Exercise description:
Search the data for "loyers" and copy every matching line.

[Saved data entries]
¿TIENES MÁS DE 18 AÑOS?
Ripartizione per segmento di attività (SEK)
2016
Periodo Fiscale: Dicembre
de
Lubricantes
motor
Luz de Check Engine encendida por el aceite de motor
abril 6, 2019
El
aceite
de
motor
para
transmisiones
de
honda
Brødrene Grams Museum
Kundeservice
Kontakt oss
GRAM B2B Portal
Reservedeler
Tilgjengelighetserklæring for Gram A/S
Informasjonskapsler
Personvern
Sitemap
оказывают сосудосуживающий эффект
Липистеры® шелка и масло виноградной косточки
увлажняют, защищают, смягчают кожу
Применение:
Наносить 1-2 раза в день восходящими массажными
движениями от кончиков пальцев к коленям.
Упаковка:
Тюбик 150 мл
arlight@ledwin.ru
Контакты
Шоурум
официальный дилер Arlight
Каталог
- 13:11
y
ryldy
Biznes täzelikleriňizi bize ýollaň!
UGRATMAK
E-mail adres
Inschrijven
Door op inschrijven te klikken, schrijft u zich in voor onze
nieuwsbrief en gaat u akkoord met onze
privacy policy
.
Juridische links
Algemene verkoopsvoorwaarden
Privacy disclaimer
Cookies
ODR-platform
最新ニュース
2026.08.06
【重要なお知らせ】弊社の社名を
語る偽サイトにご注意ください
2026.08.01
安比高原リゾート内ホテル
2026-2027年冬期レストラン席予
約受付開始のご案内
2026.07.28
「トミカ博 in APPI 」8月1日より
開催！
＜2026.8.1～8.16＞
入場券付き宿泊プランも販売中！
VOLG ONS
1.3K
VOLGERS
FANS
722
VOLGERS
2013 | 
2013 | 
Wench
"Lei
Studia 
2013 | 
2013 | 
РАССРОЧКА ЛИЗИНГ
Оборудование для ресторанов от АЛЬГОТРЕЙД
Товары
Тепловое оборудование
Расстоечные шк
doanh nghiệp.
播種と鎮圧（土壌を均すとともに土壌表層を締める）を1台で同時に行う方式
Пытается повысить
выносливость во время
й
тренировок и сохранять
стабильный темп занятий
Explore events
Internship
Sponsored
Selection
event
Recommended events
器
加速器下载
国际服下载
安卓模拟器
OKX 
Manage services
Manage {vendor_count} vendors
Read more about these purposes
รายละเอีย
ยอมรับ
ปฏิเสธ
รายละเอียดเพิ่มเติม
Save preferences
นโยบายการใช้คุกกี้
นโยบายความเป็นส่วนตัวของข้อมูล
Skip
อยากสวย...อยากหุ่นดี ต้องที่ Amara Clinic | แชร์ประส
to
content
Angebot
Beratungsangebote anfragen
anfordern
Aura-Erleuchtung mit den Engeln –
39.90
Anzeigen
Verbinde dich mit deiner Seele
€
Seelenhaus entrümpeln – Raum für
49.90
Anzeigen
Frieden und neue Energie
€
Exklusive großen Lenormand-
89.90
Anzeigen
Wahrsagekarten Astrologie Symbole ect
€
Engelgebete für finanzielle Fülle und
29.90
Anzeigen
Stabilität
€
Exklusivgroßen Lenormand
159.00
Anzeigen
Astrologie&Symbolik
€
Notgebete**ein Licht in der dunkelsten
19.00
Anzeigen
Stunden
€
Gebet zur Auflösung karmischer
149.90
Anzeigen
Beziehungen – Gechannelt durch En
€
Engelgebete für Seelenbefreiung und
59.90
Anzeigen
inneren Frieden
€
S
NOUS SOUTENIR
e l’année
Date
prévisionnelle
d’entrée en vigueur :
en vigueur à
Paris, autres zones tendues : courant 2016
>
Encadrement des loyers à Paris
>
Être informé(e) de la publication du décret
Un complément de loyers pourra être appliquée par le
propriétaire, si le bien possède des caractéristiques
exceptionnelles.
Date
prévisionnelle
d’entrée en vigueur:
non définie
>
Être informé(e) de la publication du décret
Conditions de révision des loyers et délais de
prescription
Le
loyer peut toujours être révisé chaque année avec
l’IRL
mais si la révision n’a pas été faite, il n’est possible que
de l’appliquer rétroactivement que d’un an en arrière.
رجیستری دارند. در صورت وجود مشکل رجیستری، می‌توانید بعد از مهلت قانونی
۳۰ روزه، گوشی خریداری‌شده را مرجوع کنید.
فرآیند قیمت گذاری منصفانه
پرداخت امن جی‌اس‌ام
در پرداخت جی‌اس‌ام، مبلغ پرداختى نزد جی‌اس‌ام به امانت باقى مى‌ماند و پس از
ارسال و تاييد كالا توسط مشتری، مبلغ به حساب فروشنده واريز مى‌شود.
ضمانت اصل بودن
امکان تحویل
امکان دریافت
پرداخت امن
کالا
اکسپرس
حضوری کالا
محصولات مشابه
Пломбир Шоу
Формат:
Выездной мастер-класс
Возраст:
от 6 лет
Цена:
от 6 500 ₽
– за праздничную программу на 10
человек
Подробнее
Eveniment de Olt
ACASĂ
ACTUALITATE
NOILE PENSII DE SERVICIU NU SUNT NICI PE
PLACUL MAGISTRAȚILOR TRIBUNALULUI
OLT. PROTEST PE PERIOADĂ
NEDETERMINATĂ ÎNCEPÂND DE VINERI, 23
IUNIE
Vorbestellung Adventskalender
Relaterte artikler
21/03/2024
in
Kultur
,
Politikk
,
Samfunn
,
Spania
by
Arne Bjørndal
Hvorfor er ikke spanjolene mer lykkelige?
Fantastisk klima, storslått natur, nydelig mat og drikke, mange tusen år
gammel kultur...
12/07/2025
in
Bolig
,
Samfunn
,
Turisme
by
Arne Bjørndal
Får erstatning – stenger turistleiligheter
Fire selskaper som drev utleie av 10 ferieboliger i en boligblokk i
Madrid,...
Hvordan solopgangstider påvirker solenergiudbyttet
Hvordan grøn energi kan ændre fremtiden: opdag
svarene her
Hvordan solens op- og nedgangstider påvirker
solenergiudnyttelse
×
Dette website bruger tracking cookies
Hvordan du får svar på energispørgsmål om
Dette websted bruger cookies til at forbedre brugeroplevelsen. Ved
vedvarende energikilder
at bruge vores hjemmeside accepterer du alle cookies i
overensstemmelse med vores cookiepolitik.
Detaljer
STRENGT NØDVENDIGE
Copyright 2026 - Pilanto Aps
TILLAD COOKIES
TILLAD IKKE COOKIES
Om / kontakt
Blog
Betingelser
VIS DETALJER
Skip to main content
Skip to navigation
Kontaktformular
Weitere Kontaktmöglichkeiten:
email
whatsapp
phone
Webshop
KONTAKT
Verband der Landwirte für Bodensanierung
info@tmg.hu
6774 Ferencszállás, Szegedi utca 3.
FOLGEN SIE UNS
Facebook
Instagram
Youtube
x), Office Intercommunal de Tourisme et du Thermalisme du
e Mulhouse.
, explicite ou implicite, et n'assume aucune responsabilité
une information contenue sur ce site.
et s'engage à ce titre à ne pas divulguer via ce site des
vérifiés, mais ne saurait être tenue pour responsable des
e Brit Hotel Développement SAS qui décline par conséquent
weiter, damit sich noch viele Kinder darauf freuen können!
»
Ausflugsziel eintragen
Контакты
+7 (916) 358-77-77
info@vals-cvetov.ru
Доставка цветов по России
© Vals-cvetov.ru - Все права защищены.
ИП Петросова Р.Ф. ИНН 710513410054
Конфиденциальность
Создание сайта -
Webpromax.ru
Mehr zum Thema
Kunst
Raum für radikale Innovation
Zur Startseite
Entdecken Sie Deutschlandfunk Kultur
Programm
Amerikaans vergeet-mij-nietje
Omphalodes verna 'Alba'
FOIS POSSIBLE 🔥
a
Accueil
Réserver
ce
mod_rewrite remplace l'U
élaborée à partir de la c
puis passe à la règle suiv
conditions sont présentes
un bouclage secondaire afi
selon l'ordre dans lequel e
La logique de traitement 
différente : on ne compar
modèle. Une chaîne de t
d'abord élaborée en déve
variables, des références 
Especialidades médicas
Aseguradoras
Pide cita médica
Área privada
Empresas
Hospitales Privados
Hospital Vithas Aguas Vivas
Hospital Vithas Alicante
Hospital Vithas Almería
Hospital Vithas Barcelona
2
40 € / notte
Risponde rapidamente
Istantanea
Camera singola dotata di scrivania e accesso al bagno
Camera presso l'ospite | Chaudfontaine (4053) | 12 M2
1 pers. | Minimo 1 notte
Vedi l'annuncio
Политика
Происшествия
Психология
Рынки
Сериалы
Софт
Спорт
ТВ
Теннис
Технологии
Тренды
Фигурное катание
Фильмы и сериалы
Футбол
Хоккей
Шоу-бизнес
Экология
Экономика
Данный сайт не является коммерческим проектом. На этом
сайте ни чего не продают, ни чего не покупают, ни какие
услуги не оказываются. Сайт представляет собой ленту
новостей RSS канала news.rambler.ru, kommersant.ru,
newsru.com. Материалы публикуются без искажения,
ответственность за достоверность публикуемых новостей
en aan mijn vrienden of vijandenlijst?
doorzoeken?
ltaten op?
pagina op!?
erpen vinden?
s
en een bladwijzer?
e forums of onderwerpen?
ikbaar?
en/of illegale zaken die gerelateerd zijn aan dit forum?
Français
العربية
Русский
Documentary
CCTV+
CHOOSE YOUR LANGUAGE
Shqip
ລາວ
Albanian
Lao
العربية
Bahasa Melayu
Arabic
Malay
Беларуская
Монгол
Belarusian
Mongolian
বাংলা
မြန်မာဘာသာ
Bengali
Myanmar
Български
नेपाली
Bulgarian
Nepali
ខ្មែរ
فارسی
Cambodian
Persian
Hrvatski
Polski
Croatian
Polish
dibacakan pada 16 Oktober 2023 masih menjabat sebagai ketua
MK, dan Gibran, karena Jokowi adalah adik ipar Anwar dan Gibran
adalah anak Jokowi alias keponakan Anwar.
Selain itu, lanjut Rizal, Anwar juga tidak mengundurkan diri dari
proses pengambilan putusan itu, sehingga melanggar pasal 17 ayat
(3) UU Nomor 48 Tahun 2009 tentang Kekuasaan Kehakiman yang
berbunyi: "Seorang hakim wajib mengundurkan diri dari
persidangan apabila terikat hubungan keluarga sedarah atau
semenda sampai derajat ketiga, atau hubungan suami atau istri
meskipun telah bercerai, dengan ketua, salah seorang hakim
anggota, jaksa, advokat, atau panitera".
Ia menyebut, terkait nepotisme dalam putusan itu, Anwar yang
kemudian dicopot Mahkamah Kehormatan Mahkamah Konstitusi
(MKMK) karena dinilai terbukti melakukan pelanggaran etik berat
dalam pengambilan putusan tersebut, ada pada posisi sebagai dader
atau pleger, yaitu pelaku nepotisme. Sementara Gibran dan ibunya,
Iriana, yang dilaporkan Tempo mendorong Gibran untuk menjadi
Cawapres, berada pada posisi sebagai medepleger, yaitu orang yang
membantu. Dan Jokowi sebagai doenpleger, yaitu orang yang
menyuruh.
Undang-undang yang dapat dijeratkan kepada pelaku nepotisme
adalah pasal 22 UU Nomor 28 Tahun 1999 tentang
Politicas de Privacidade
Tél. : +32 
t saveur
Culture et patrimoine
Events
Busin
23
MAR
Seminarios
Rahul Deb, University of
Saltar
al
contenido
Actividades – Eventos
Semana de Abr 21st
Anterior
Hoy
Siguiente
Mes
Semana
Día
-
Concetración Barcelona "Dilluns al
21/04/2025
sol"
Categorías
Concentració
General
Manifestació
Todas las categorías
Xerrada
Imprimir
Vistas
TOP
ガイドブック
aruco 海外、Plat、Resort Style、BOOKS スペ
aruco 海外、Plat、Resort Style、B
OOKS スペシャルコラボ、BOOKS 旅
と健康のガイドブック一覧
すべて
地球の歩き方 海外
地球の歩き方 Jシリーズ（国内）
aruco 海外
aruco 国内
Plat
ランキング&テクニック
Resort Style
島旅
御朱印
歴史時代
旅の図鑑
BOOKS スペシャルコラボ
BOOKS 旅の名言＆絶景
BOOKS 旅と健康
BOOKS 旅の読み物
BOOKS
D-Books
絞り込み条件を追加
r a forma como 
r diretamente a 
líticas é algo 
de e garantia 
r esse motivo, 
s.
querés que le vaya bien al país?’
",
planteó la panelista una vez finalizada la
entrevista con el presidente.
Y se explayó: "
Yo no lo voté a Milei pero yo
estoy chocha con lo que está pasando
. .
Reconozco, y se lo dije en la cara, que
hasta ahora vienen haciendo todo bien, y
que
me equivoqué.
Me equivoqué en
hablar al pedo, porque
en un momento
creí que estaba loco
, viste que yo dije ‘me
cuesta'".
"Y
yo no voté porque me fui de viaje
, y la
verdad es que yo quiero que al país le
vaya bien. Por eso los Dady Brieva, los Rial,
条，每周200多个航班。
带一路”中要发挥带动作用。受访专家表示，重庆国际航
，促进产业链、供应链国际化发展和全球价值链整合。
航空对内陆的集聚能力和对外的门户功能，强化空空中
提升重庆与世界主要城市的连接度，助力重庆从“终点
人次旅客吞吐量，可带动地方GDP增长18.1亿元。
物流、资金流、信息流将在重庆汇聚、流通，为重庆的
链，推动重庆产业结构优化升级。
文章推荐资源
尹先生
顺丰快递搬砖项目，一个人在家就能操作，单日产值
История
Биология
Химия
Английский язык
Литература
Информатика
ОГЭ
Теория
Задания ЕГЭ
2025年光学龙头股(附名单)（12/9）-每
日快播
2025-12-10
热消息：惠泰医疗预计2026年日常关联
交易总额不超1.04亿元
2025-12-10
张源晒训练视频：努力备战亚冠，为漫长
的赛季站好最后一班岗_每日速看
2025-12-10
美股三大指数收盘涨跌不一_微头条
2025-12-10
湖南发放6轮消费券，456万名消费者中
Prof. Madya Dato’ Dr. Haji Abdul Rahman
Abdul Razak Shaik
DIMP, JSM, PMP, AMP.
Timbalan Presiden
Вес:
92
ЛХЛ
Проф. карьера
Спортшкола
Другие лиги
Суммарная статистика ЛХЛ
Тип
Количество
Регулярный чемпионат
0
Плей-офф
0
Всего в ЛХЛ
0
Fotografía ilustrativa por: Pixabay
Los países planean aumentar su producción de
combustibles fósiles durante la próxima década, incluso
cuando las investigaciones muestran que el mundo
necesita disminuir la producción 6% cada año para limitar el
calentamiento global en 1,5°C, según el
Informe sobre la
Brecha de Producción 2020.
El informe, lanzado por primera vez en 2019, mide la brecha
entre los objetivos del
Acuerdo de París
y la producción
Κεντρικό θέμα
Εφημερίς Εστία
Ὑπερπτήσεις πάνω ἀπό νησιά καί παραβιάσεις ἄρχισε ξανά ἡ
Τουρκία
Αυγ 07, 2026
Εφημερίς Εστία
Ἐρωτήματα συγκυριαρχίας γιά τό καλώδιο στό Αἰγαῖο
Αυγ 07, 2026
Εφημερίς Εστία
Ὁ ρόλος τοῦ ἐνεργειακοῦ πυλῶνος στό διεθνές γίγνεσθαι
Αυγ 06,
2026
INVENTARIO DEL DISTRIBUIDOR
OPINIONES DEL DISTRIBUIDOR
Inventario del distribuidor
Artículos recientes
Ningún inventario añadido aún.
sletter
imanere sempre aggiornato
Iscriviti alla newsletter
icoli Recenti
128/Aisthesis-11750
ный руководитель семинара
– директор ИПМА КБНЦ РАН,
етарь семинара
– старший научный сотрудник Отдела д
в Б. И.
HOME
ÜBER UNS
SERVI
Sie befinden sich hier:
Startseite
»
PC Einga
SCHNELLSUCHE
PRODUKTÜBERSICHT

Written answer:
Encadrement des loyers à Paris
Un complément de loyers pourra être appliquée par le
Conditions de révision des loyers et délais de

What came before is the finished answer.